📚P/S and P/B: Two Overlooked Multiples That Reveal What P/E Hides
P/S and P/B: When P/E Lies to Your Face (and Another Multiple Tells the Truth)
You're sitting over a screener, your coffee is getting cold, and you're browsing through three tech companies. For two of them, the P/E column either shows a dash or a crazy number like 480. First reaction: "this is overpriced nonsense, next." And right at that moment, you might have just discarded a company that was growing by tens of percent annually — just because you were looking at an indicator that doesn't fit it at all.
P/E (price to earnings) is the king among multiples. But the king rules only where the company is consistently profitable. As soon as the profit is negative, temporarily distorted, or still on the way, P/E stops saying anything useful — and starts lying. Fortunately, it has two unjustly overlooked siblings: P/S and P/B.
Why P/E Sometimes Collapses
P/E = stock price ÷ earnings per share. The problem is in the denominator. Profit is the easiest item to "bend" in the entire statement.
Imagine three situations where P/E won't help you:
1) Negative profit. The company reports a loss of −2 CZK per share. P/E comes out negative. What does "P/E −15" mean? Nothing. Mathematically, it's nonsense that the screener either hides or shows you a dash. Meanwhile, the company might have revenues of 40 billion CZK and grow by 35% annually.
2) One-time items. The company normally earns 5 billion CZK annually. This year, however, it sold a building with a profit of 4 billion CZK and accounted for a penalty of −1 billion CZK. Suddenly, the accounting profit is 8 billion CZK — P/E looks 40% cheaper than the company really is. Next year it "corrects" and you don't understand why the multiple jumped.

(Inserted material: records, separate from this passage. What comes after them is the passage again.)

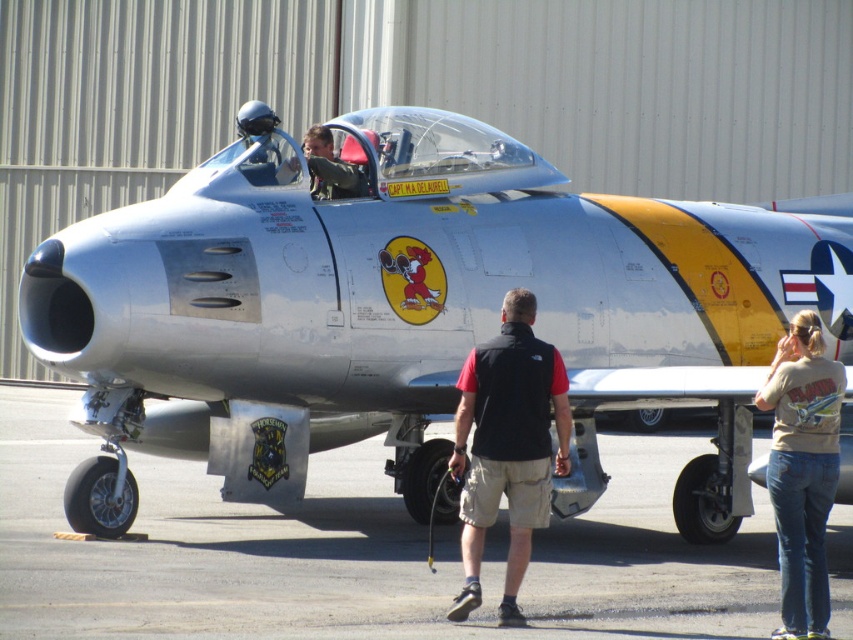 In the scene shown: You are standing near the vintage military jet and want to place a small object on the smooth asphalt tarmac at center and the tan cotton shirt at lower right. Which surface is closer to you where you can easily reach?

The smooth asphalt tarmac at center is closer to the viewer than the tan cotton shirt at lower right, so you can easily reach it.

You are standing in front of the vintage military jet and want to locate two specific points marked on the aircraft. The first point is at coordinates point [346,496] and the second is at point [827,620]. Which of these points is closer to you?

Point [346,496] is closer to you because it is further to the viewer than point [827,620].

You are a costume designer preparing for a historical military play. You have two items in the scene, the black fabric vest at center and the tan cotton shirt at lower right. Which item should you choose if you need a garment that is more compact and easier to move in?

The black fabric vest at center has a smaller size compared to the tan cotton shirt at lower right, so it is more compact and easier to move in. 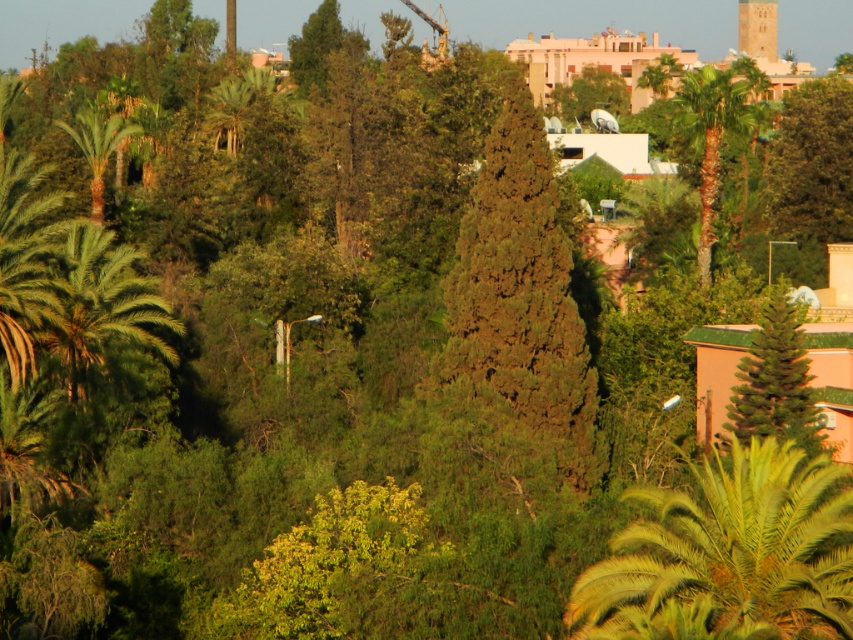 Question: Considering the relative positions of green leafy palm tree at lower right and green textured tree at right in the image provided, where is green leafy palm tree at lower right located with respect to green textured tree at right?

Choices:
 (A) left
 (B) right

Answer: (A)

Question: Is green textured tree at center to the left of green leafy palm tree at upper right from the viewer's perspective?

Choices:
 (A) no
 (B) yes

Answer: (B)

Question: Which point is farther to the camera?

Choices:
 (A) (756, 17)
 (B) (100, 120)

Answer: (A)

Question: Among these points, which one is nearest to the camera?

Choices:
 (A) (749, 26)
 (B) (781, 360)
 (C) (641, 596)
 (D) (102, 168)

Answer: (C)

Question: Does green textured tree at right have a larger size compared to green leafy palm tree at upper right?

Choices:
 (A) no
 (B) yes

Answer: (A)

Question: Which is nearer to the green textured tree at right?

Choices:
 (A) green leafy palm tree at upper right
 (B) green leafy palm tree at lower right
 (C) smooth stone tower at upper right

Answer: (B) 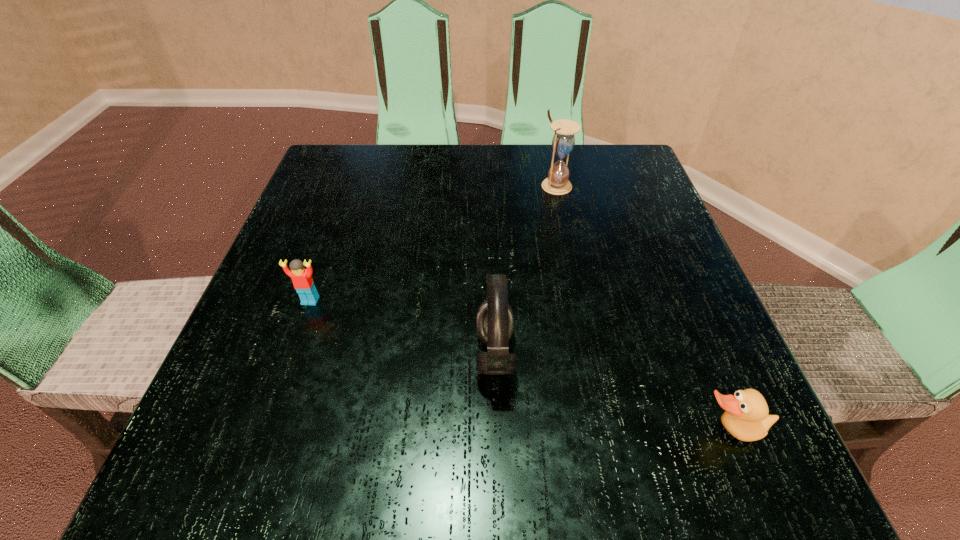 Locate an element on the screen. The width and height of the screenshot is (960, 540). vacant space at the left edge is located at coordinates (331, 217).

Where is `vacant space at the right edge of the desktop`? The image size is (960, 540). vacant space at the right edge of the desktop is located at coordinates (708, 423).

This screenshot has width=960, height=540. Identify the location of vacant space at the far left corner. (357, 154).

Where is `vacant area that lies between the leftmost object and the hourglass`? Image resolution: width=960 pixels, height=540 pixels. vacant area that lies between the leftmost object and the hourglass is located at coordinates (433, 243).

Where is `vacant area between the third nearest object and the headset`? vacant area between the third nearest object and the headset is located at coordinates (402, 328).

What are the coordinates of `blank region between the hourglass and the second nearest object` in the screenshot? It's located at (526, 270).

This screenshot has height=540, width=960. I want to click on free space between the nearest object and the third object from right to left, so click(x=612, y=393).

You are a GUI agent. You are given a task and a screenshot of the screen. Output one action in this format:
    pyautogui.click(x=<x>, y=<y>)
    Task: Click on the vacant space that's between the farthest object and the headset
    This screenshot has width=960, height=540.
    Given the screenshot: What is the action you would take?
    pyautogui.click(x=526, y=270)

Locate an element on the screen. The height and width of the screenshot is (540, 960). free space between the second object from right to left and the third object from right to left is located at coordinates (526, 270).

Find the location of a particular element. vacant point located between the duck and the third farthest object is located at coordinates (612, 393). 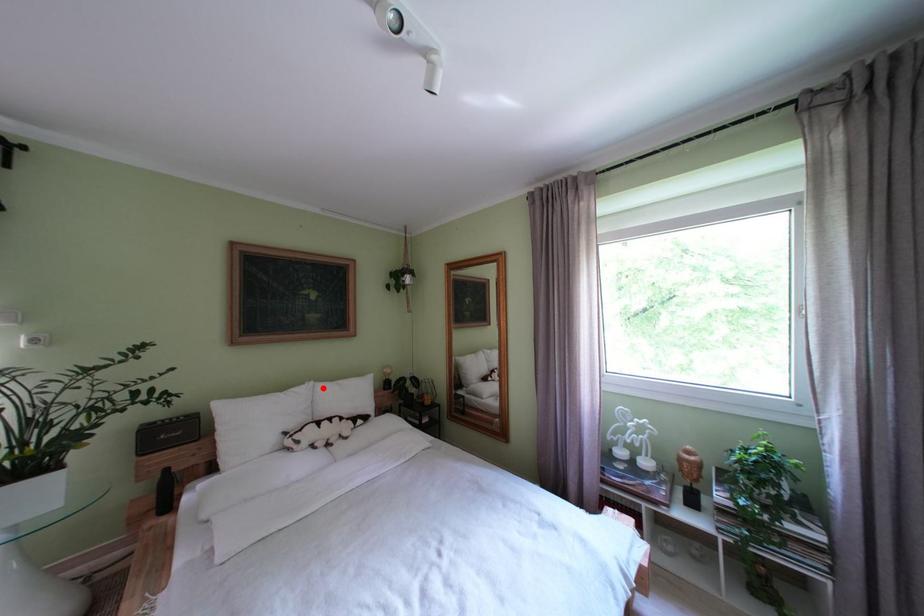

3) Cyclical bottom and peak. In mining or automotive companies, profit at the bottom of the cycle is negligible (P/E shoots into the hundreds) and at the peak, it's enormous (P/E looks ridiculously low). Paradoxically, low P/E in a cyclical company often means an impending decline, not an opportunity.
In all three cases, you need a different key.
The Tale of Two Coffee Stands
Imagine two coffee stands in a busy square.
Stand A (traditional café): has been operating for ten years, has regular customers, and generates a net profit of 50,000 CZK every month. Here, P/E makes perfect sense — you're buying a stable cash flow.
Stand B (coffee subscription startup): is in its first year. It has huge revenues thanks to subscriptions for thousands of people, but all the money is immediately reinvested — new coffee machines, mobile apps, advertising. At the end of the year, it's accounting for a loss of 100,000 CZK.
If you're only looking at P/E for Stand B, you see a negative value and say "uninvestable." But is that true? No. Stand B is building infrastructure and a client base. And its real size is described by revenues, not temporarily negative profit. This is exactly where you reach for P/S.
P/S: The Multiple for Companies That (Yet) Don't Make a Profit
P/S = market capitalization ÷ annual revenues. In other words: how much you pay for each crown of annual turnover.